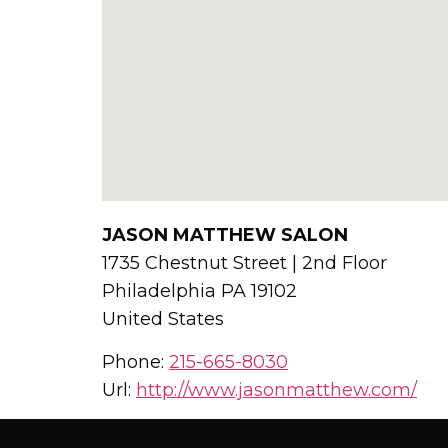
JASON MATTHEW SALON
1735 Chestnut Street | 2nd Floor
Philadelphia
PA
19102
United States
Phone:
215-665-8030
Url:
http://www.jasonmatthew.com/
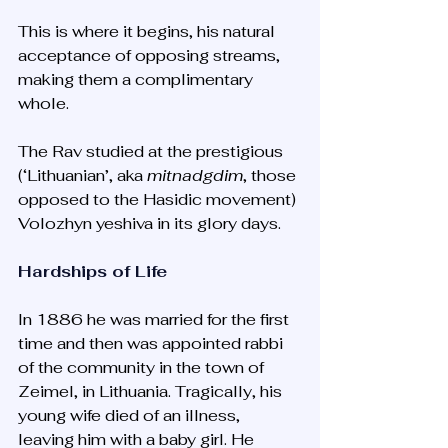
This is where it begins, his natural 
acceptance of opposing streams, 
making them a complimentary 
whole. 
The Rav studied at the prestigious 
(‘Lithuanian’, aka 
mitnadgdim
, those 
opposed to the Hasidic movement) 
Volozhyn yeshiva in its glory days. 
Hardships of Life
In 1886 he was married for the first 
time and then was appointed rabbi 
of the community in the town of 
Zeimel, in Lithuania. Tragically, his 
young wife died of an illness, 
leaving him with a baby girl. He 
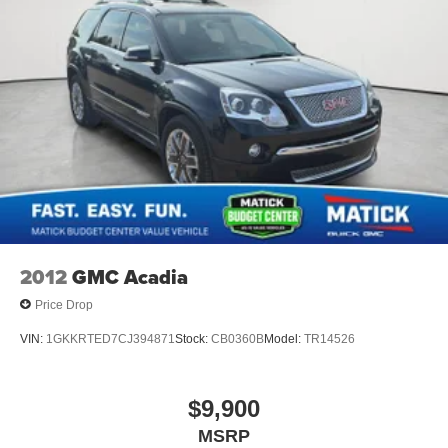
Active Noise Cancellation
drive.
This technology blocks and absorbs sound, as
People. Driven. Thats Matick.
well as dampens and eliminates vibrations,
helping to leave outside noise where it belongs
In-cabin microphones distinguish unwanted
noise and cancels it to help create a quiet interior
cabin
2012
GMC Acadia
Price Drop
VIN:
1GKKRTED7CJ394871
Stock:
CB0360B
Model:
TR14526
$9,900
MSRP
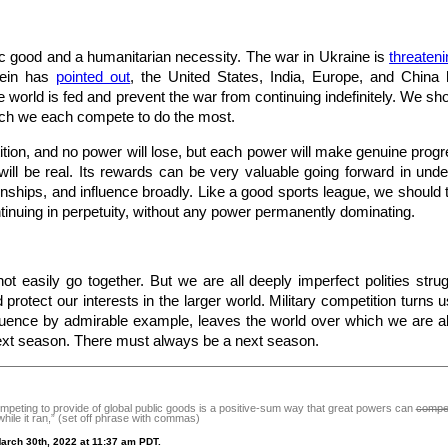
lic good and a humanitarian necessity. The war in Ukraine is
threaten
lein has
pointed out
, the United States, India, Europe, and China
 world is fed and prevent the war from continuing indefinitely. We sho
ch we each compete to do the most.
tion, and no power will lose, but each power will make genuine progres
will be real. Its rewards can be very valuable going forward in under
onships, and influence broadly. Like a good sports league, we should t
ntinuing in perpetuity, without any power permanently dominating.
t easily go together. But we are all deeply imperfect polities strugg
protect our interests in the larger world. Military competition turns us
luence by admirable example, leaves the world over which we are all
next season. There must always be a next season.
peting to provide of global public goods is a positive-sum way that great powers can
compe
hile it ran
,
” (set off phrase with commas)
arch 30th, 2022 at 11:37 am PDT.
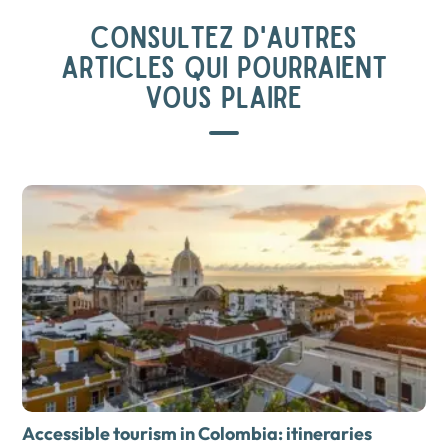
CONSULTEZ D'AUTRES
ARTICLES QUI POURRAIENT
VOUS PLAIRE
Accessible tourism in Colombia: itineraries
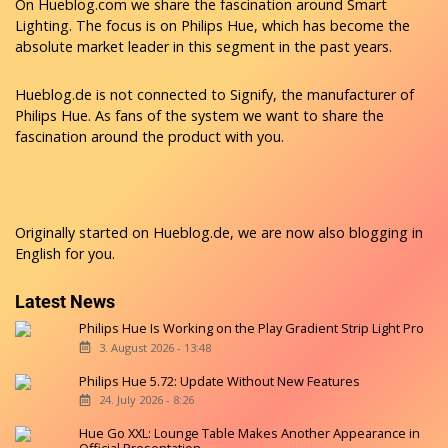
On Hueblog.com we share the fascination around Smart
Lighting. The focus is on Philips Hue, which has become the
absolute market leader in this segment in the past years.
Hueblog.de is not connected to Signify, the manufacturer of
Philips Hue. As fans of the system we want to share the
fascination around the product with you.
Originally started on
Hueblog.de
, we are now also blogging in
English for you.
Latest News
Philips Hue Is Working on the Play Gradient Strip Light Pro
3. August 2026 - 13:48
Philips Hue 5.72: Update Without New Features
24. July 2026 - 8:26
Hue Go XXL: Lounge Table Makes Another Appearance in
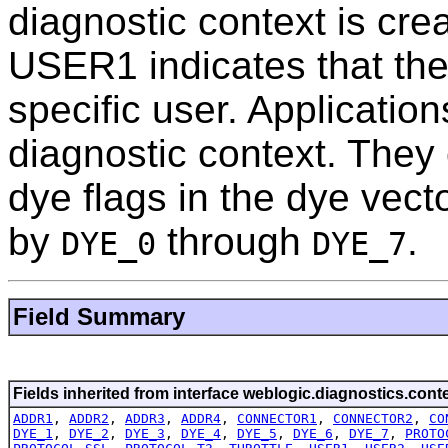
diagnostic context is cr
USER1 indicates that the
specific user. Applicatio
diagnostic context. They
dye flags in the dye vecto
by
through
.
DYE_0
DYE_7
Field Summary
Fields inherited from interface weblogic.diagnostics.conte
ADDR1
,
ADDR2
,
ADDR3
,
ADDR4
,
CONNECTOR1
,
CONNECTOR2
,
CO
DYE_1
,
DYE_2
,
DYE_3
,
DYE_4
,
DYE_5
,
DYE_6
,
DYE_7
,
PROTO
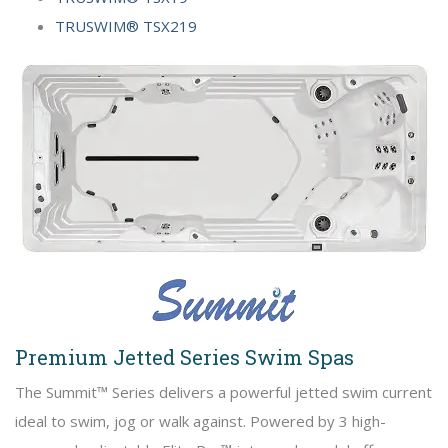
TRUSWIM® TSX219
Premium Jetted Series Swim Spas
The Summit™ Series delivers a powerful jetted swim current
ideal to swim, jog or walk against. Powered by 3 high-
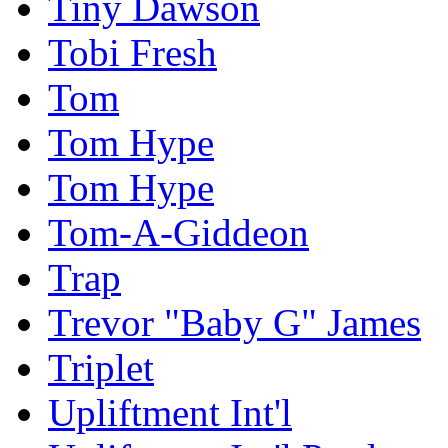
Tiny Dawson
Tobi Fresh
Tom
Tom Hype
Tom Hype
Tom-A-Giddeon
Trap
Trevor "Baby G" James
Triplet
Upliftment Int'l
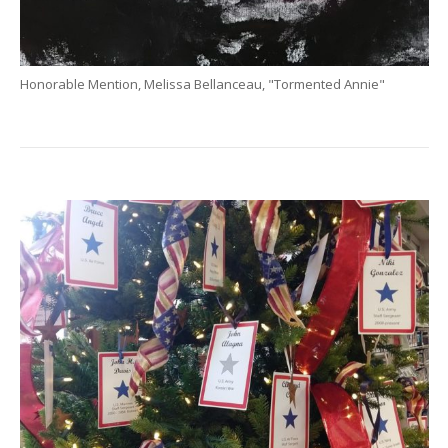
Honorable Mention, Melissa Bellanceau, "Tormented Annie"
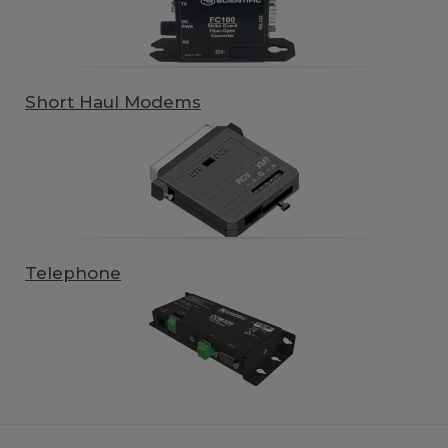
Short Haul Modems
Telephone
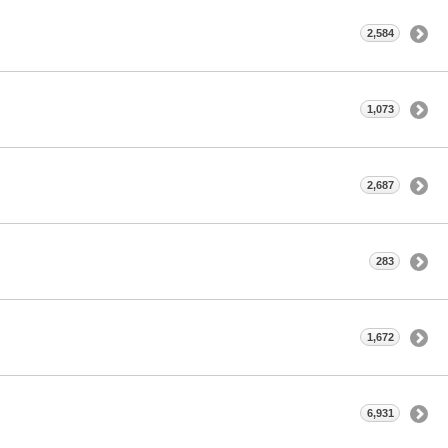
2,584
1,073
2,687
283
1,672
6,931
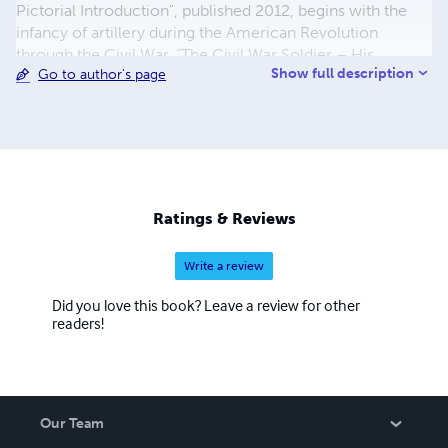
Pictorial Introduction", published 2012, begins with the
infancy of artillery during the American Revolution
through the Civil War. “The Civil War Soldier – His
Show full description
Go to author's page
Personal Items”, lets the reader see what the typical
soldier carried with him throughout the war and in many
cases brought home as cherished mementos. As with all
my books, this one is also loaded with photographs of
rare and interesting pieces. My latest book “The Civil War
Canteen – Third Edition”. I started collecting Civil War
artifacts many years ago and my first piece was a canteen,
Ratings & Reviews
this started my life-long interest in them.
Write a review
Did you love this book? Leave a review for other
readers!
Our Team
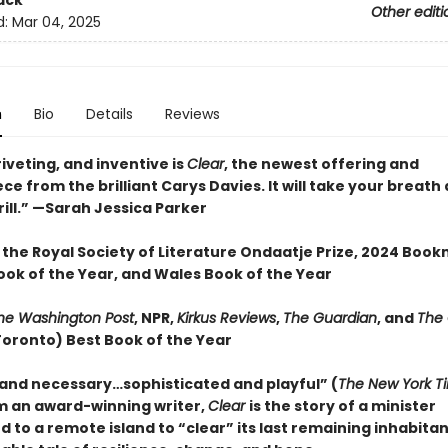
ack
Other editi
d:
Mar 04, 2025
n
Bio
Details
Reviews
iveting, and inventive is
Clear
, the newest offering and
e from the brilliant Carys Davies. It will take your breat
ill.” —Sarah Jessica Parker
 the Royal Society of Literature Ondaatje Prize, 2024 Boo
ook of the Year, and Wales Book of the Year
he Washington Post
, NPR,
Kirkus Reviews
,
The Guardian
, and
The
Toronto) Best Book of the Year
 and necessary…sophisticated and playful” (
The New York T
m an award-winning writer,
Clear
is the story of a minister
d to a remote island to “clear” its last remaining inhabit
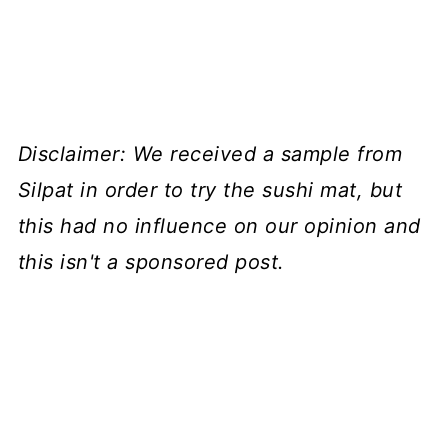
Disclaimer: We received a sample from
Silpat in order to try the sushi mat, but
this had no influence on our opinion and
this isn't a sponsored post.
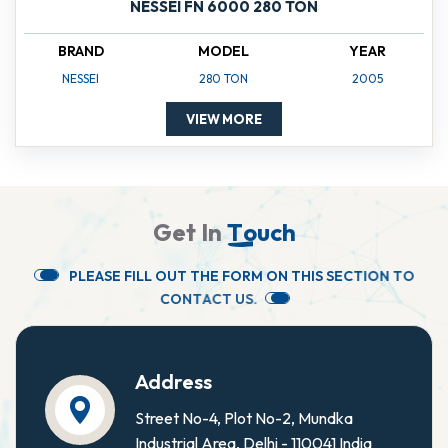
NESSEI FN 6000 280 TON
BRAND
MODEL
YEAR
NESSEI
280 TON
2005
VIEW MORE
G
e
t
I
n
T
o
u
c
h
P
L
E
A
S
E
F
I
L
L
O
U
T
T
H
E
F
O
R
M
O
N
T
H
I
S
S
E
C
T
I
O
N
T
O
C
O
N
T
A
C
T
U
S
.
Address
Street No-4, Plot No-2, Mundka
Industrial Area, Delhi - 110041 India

## What to do
Write out each line of the data that holds the string "United".

## Solution to this exercise
United States
, the United States, India, Europe, and China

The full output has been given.